John Growdon, MD, of Harvard University (USA) will build on preliminary data implicating the protein beta amyloid — better known for its role in Alzheimer’s disease — in Parkinson’s-related cognitive changes. Dr. Growdon will enroll 40 Parkinson’s patients, half of whom are experiencing cognitive impairment. Working with Pittsburgh compound B (PIB), an imaging agent developed by Alzheimer’s researchers to visualize amyloid protein accumulation in the living brain, Dr. Growdon’s team will scan the PD patients’ brains. The researchers will then follow this cohort of patients over a two-year period to determine the extent of cognitive changes undergone by each and correlate this data to the scans. The work could lead to the initial validation of amyloid as a therapeutic target of interest and potential biomarker for PD-related cognitive decline.
Ben Schmand, PhD, of Academic Medical Center (The Netherlands) has been funded to extend an observational clinical study begun three years ago. His study has thus far collected a wealth of information on parkinsonism, neuropsychological status and quality of life. Dr. Schmand, who began his study with 120 people with PD and 70 controls, will now follow the remaining cohort of 90 patients and 60 controls with the objective of identifying early predictors of cognitive decline.
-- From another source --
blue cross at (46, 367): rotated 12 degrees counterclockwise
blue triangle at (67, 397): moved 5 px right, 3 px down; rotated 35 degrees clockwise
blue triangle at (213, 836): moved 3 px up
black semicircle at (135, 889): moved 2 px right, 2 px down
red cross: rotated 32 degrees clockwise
Because preliminary data suggest that 20 percent of enrolled PD patients exhibited early cognitive impairment not observed in controls, extending the study should help detect further changes that will increase understanding of the phenomenology of cognitive changes in PD.
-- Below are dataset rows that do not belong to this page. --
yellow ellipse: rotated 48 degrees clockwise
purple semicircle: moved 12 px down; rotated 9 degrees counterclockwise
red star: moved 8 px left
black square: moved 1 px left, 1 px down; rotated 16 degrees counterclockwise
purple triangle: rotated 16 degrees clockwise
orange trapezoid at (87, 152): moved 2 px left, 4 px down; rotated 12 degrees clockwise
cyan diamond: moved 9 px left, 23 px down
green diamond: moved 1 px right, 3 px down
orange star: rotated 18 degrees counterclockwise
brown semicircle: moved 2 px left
Connie Marras, MD, PhD, of the University of Toronto (Canada) will work to validate a well-known test for cognitive impairment, the Montreal Cognitive Assessment (MoCA), for diagnosing Parkinson’s-related cognitive changes. Currently available tests for detecting cognitive impairment are either insensitive to the specific changes that occur in Parkinson’s, test only some of the brain functions that can be impaired in PD-related dementia, and/or can be highly time-consuming. The MoCA, which takes less than 10 minutes to administer, could offer a wider window for detecting changes in PD patients. Dr. Marras will enroll 140 PD patients to take the MoCA questionnaire, whom she will then follow over time to determine the ability of MoCA to detect cognitive impairment in PD. Validation of the MoCA will provide a critical research tool needed to improve diagnosis of PD cognitive changes as well as for testing of novel therapeutics in future clinical trials.
Celeste Napier, PhD, of Rush University (USA) will work to shed light on the pathological gambling and other problems with impulse control that may be linked to dopamine replacement therapy in PD. While dopamine is involved with both the motor and reward systems, it is unclear why some Parkinson’s patients exhibit reward-seeking behavior, particularly when taking dopaminergic drugs. Dr. Napier will combine preclinical models of Parkinson’s disease and addictive behavior with the goal of developing a preclinical model to better characterize the putative link between dopamine replacement and impulse control problems.
The selection of program awardees was made exclusively by the Foundation under its standard peer-review process. Awards duration ranges from one to three years. As with all MJFF grants, full funding is dependent on fulfillment of predetermined, specific milestones and on researchers’ agreement to make the results of their work available to the Parkinson’s research community.